How to Detect and Rectify Documents in Angular Web Applications
Xiao Ling
Posted on January 6, 2023
Dynamsoft Document Normalizer JavaScript SDK features document detection and rectification. It can be easily integrated into web applications with a few lines of code. In this article, we will create an Angular web application to demonstrate how to use the SDK to detect and rectify documents.
Prerequisites
- Angular CLI: A command-line interface tool for Angular development.
npm install -g @angular/cli
Initialize Angular Project and Install Dependencies
In your terminal, run the following command to create a new Angular project.
ng new angular-document-edge-detection
Then, navigate to the project folder and install the dependencies.
- Dynamsoft Document Normalizer: A JavaScript SDK for document detection and rectification.
npm i dynamsoft-document-normalizer
- Dynamsoft Camera Enhancer: A JavaScript SDK for camera control, image capture and video streaming.
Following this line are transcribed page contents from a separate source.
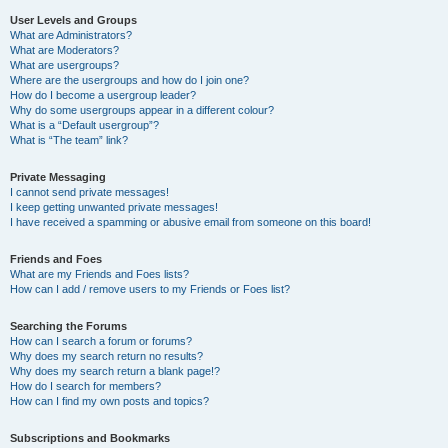
User Levels and Groups
What are Administrators?
What are Moderators?
What are usergroups?
Where are the usergroups and how do I join one?
How do I become a usergroup leader?
Why do some usergroups appear in a different colour?
What is a “Default usergroup”?
What is “The team” link?
Private Messaging
I cannot send private messages!
I keep getting unwanted private messages!
I have received a spamming or abusive email from someone on this board!
Friends and Foes
What are my Friends and Foes lists?
How can I add / remove users to my Friends or Foes list?
Searching the Forums
How can I search a forum or forums?
Why does my search return no results?
Why does my search return a blank page!?
How do I search for members?
How can I find my own posts and topics?
Subscriptions and Bookmarks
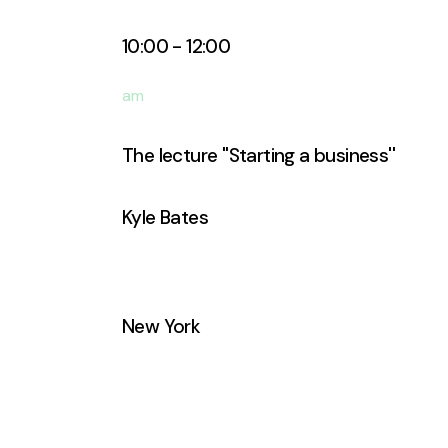
10:00 - 12:00
am
The lecture ''Starting a business''
Kyle Bates
Business Analyst
New York
Manhattan Club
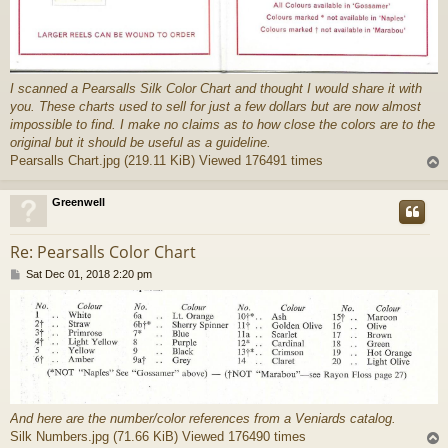
I scanned a Pearsalls Silk Color Chart and thought I would share it with
you. These charts used to sell for just a few dollars but are now almost
impossible to find. I make no claims as to how close the colors are to the
original but it should be useful as a guideline.
Pearsalls Chart.jpg (219.11 KiB) Viewed 176491 times
Greenwell
Re: Pearsalls Color Chart
P
Sat Dec 01, 2018 2:20 pm
o
s
t
And here are the number/color references from a Veniards catalog.
Silk Numbers.jpg (71.66 KiB) Viewed 176490 times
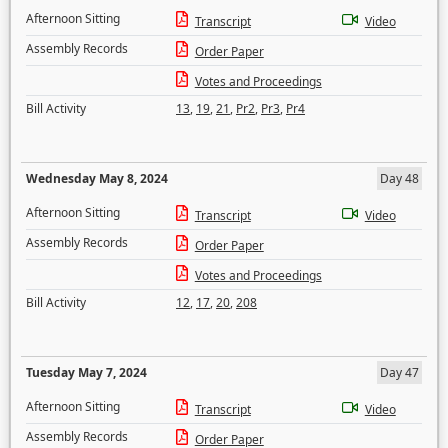
Afternoon Sitting
Transcript
Video
Assembly Records
Order Paper
Votes and Proceedings
Bill Activity
13
,
19
,
21
,
Pr2
,
Pr3
,
Pr4
Wednesday May 8, 2024
Day 48
Afternoon Sitting
Transcript
Video
Assembly Records
Order Paper
Votes and Proceedings
Bill Activity
12
,
17
,
20
,
208
Tuesday May 7, 2024
Day 47
Afternoon Sitting
Transcript
Video
Assembly Records
Order Paper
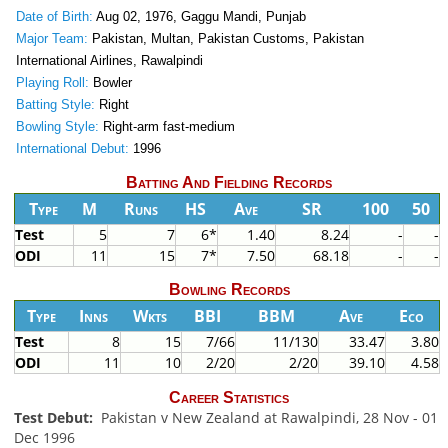
Date of Birth:
Aug 02, 1976, Gaggu Mandi, Punjab
Major Team:
Pakistan, Multan, Pakistan Customs, Pakistan
International Airlines, Rawalpindi
Playing Roll:
Bowler
Batting Style:
Right
Bowling Style:
Right-arm fast-medium
International Debut:
1996
Batting And Fielding Records
Type
M
Runs
HS
Ave
SR
100
50
Test
5
7
6*
1.40
8.24
-
-
ODI
11
15
7*
7.50
68.18
-
-
Bowling Records
Type
Inns
Wkts
BBI
BBM
Ave
Eco
Test
8
15
7/66
11/130
33.47
3.80
ODI
11
10
2/20
2/20
39.10
4.58
Career Statistics
Test Debut:
Pakistan v New Zealand at Rawalpindi, 28 Nov - 01
Dec 1996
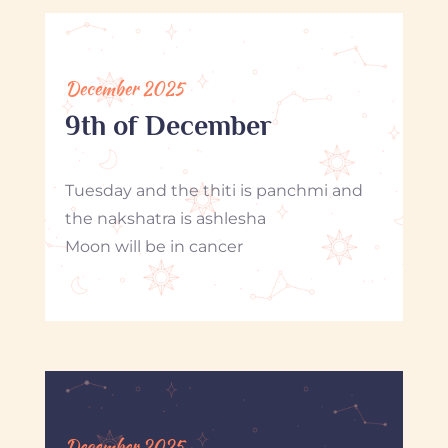
December 2025
9th of December
Tuesday and the thiti is panchmi and
the nakshatra is ashlesha
Moon will be in cancer
December 2025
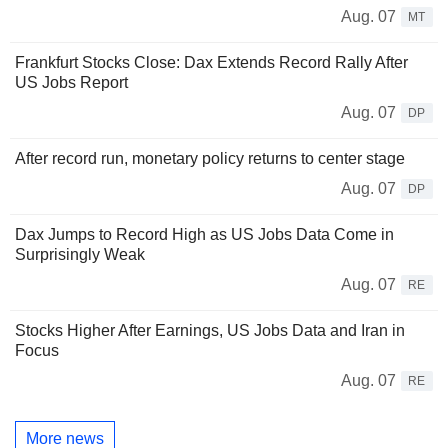
Aug. 07
MT
Frankfurt Stocks Close: Dax Extends Record Rally After
US Jobs Report
Aug. 07
DP
After record run, monetary policy returns to center stage
Aug. 07
DP
Dax Jumps to Record High as US Jobs Data Come in
Surprisingly Weak
Aug. 07
RE
Stocks Higher After Earnings, US Jobs Data and Iran in
Focus
Aug. 07
RE
More news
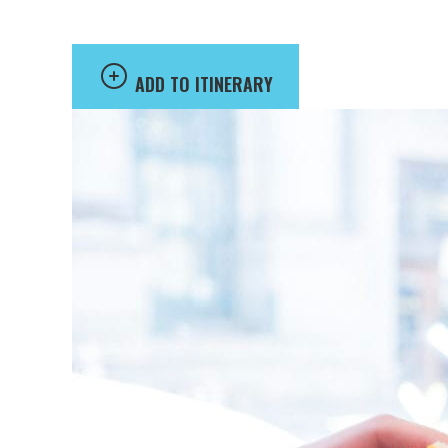
ADD TO ITINERARY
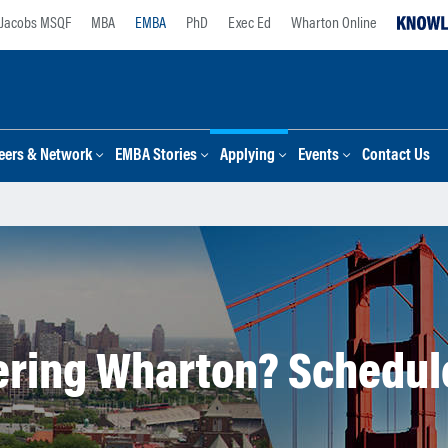
Jacobs MSQF
MBA
EMBA
PhD
Exec Ed
Wharton Online
eers & Network
EMBA Stories
Applying
Events
Contact Us
ring Wharton? Schedule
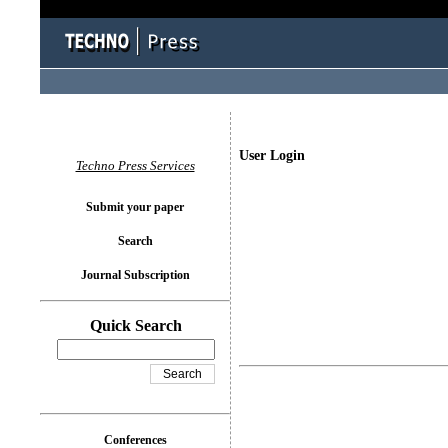
User Login
Techno Press Services
Submit your paper
Search
Journal Subscription
Quick Search
Conferences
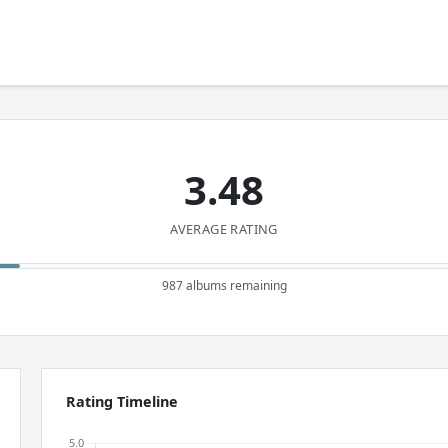
3.48
AVERAGE RATING
987 albums remaining
Rating Timeline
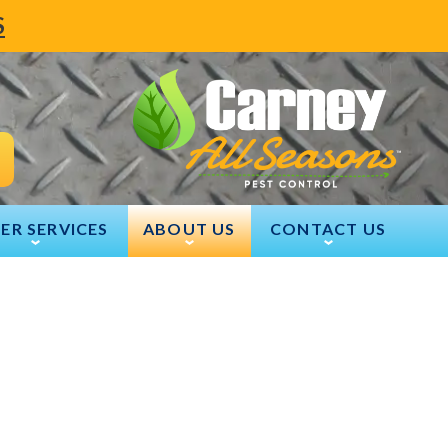
S
ER SERVICES
ABOUT US
CONTACT US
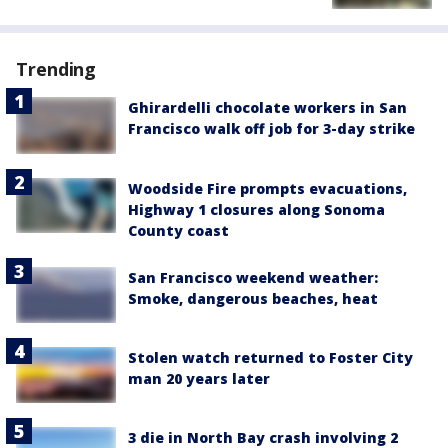
Trending
Ghirardelli chocolate workers in San
Francisco walk off job for 3-day strike
Woodside Fire prompts evacuations,
Highway 1 closures along Sonoma
County coast
San Francisco weekend weather:
Smoke, dangerous beaches, heat
Stolen watch returned to Foster City
man 20 years later
3 die in North Bay crash involving 2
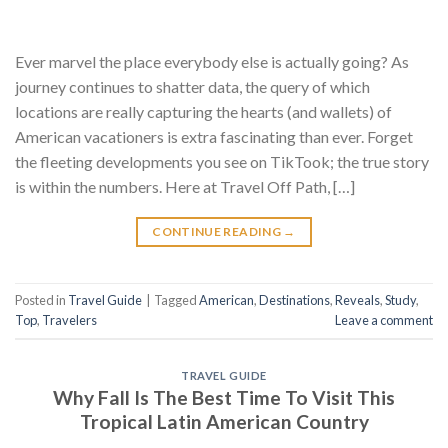
Ever marvel the place everybody else is actually going? As
journey continues to shatter data, the query of which
locations are really capturing the hearts (and wallets) of
American vacationers is extra fascinating than ever. Forget
the fleeting developments you see on TikTook; the true story
is within the numbers. Here at Travel Off Path, […]
CONTINUE READING
→
Posted in
Travel Guide
|
Tagged
American
,
Destinations
,
Reveals
,
Study
,
Top
,
Travelers
Leave a comment
TRAVEL GUIDE
Why Fall Is The Best Time To Visit This
Tropical Latin American Country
npm i dynamsoft-camera-enhancer
Next, open angular.json
file to configure the asset path for Dynamsoft Document Normalizer:
"assets": [
"src/favicon.ico",
"src/assets",
{
"glob": "**/*",
"input": "./node_modules/dynamsoft-document-normalizer/dist",
"output": "assets/dynamsoft-document-normalizer"
}
],
The output path should be the same as the one set in code. We create a dynamsoft.service.ts
file to set the license key and the asset path:
import { Injectable, Optional } from '@angular/core';
import { DocumentNormalizer} from 'dynamsoft-document-normalizer';
@Injectable({
providedIn: 'root'
})
export class DynamsoftService {
constructor() {
DocumentNormalizer.license = "DLS2eyJoYW5kc2hha2VDb2RlIjoiMjAwMDAxLTE2NDk4Mjk3OTI2MzUiLCJvcmdhbml6YXRpb25JRCI6IjIwMDAwMSIsInNlc3Npb25QYXNzd29yZCI6IndTcGR6Vm05WDJrcEQ5YUoifQ==";
DocumentNormalizer.engineResourcePath = "assets/dynamsoft-document-normalizer";
}
}
Algorithm Parameters for Document Detection and Rectification
Dynamsoft Document Normalizer provides a set of parameters to control the detection and rectification process. You can refer to the online documentation for more details.
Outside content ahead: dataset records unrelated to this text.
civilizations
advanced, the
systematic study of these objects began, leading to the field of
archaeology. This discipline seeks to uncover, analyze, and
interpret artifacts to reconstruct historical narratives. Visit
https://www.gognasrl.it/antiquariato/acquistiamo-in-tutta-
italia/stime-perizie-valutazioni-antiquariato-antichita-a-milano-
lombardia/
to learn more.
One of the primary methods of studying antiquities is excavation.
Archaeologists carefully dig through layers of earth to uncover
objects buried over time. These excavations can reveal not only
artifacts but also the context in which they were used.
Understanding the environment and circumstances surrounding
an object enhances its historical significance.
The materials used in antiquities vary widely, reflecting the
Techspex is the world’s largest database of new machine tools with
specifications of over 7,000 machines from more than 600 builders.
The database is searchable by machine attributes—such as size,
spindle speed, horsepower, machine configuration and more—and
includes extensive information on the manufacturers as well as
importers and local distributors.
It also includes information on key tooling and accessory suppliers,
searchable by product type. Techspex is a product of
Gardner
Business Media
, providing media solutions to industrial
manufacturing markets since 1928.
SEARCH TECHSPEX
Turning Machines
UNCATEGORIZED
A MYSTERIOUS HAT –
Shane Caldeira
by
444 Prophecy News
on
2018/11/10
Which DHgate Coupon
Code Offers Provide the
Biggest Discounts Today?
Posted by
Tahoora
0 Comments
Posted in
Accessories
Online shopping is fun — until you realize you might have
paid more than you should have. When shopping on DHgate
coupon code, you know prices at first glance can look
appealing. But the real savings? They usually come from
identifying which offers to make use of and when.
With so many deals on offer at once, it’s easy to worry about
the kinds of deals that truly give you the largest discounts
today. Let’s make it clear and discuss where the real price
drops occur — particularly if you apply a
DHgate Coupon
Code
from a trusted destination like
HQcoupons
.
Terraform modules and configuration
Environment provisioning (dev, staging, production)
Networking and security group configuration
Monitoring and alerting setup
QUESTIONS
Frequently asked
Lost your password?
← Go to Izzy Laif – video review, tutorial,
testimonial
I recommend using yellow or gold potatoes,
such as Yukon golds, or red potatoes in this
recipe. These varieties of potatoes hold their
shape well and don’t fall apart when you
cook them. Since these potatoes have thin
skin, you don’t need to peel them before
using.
Here we create some simple parameter templates with TypeScript multiline strings:
export class Template {
static binary = `
{
"GlobalParameter":{
"Name":"GP"
},
"ImageParameterArray":[
{
"Name":"IP-1",
"NormalizerParameterName":"NP-1",
"BinarizationModes":[{"Mode":"BM_LOCAL_BLOCK", "ThresholdCompensation":9}],
"ScaleDownThreshold":2300
}
],
"NormalizerParameterArray":[
{
"Name":"NP-1",
"ColourMode": "ICM_BINARY"
}
]
}
`;
static color = `
{
"GlobalParameter":{
"Name":"GP"
},
"ImageParameterArray":[
{
"Name":"IP-1",
"NormalizerParameterName":"NP-1",
"BinarizationModes":[{"Mode":"BM_LOCAL_BLOCK", "ThresholdCompensation":9}],
"ScaleDownThreshold":2300
}
],
"NormalizerParameterArray":[
{
"Name":"NP-1",
"ColourMode": "ICM_COLOUR"
}
]
}
`;
static grayscale = `
{
"GlobalParameter":{
"Name":"GP"
},
"ImageParameterArray":[
{
"Name":"IP-1",
"NormalizerParameterName":"NP-1",
"BinarizationModes":[{"Mode":"BM_LOCAL_BLOCK", "ThresholdCompensation":9}],
"ScaleDownThreshold":2300
}
],
"NormalizerParameterArray":[
{
"Name":"NP-1",
"ColourMode": "ICM_GRAYSCALE"
}
]
}
`;
}
The only difference between these three templates is the ColourMode
parameter. The ColourMode
parameter controls the color mode of the output image. It can be set to ICM_BINARY
, ICM_COLOUR
or ICM_GRAYSCALE
.
Angular Components for Detecting and Rectifying Documents
We are going to create two Angular components: file
and camera
. The file
component is responsible for detecting and rectifying documents from image files. The camera
component is responsible for detecting and rectifying documents from camera stream.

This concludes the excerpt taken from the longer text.